_MATERIAL SHOWN_
□ □ □ □ □ □ □

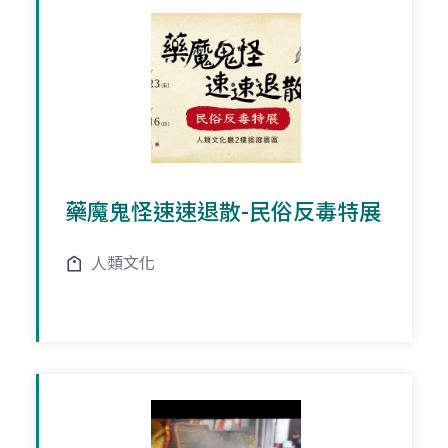
藥魔鬼怪速速退散-民俗反毒特展
人類文化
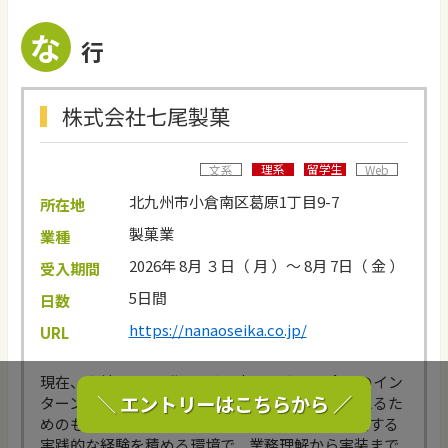
な
行
株式会社七尾製菓
理系
留学生
文系
Web
北九州市小倉南区葛原1丁目9-7
所在地
製菓業
業種
2026年 8月 ３日（ 月 ）～ 8月 7日（ 金 ）
受入期間
5日間
日数
https://nanaoseika.co.jp/
URL
現在、当社のDX推進は一人で担っており、今回のイン
＼ エントリーはこちらから ／
ターン募集は"DXの中核を一緒に創る仲間"を迎えるた
めのものです。自ら考え、現場の課題をITで解決する
実践的な経験を積める環境で、業務理解から実装まで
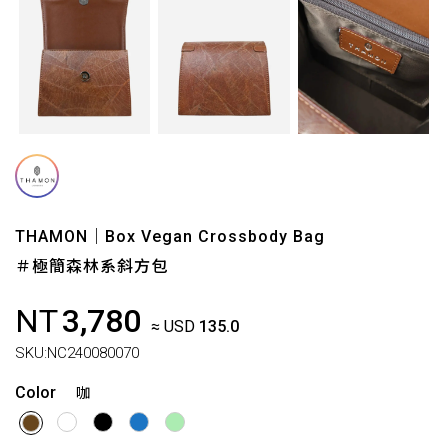
THAMON｜Box Vegan Crossbody Bag
＃極簡森林系斜方包
NT
3,780
≈ USD
135.0
SKU:
NC240080070
Color
咖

□ □ □ □ □ □ □

_WHAT IS BEING ASKED_
Pictures don't belong in the copy. Restate all the entries exactly.

_RESULT_
藥魔鬼怪速速退散-民俗反毒特展
人類文化
な
行
株式会社七尾製菓
理系
留学生
文系
Web
北九州市小倉南区葛原1丁目9-7
所在地
製菓業
業種
2026年 8月 ３日（ 月 ）～ 8月 7日（ 金 ）
受入期間
5日間
日数
https://nanaoseika.co.jp/
URL
現在、当社のDX推進は一人で担っており、今回のイン
＼ エントリーはこちらから ／
ターン募集は"DXの中核を一緒に創る仲間"を迎えるた
めのものです。自ら考え、現場の課題をITで解決する
実践的な経験を積める環境で、業務理解から実装まで
THAMON｜Box Vegan Crossbody Bag
＃極簡森林系斜方包
NT
3,780
≈ USD
135.0
SKU:
NC240080070
Color
咖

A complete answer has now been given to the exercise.